Supplied material:
******

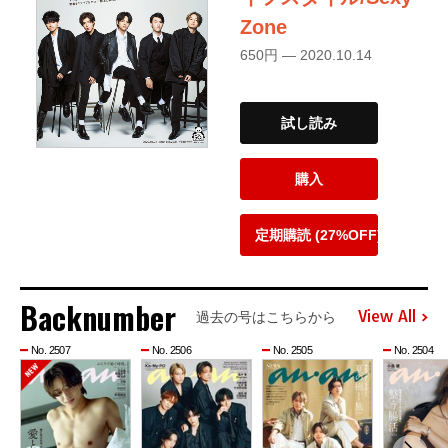
Zone
650円 — 2020.10.14
試し読み
購入
定期購読 (27%OFF)
Backnumber
View All
過去の号はこちらから
No. 2507
No. 2506
No. 2505
No. 2504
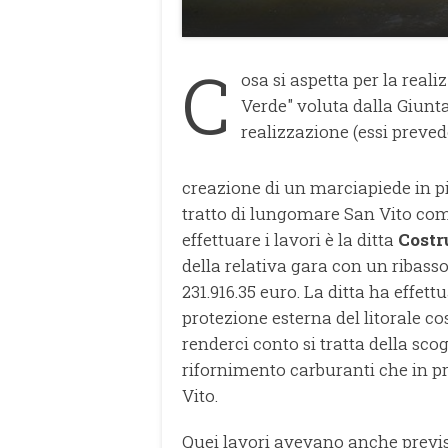
C
osa si aspetta per la reali
Verde" voluta dalla Giunta 
realizzazione (essi preved
creazione di un marciapiede in pi
tratto di lungomare San Vito comp
effettuare i lavori è la ditta
Costr
della relativa gara con un ribass
231.916.35 euro. La ditta ha effet
protezione esterna del litorale cos
renderci conto si tratta della scog
rifornimento carburanti che in p
Vito.
Quei lavori avevano anche previ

******

Problem to work on: Show every line from the listing that contains "Vito".

Response area:
tratto di lungomare San Vito comp
Vito.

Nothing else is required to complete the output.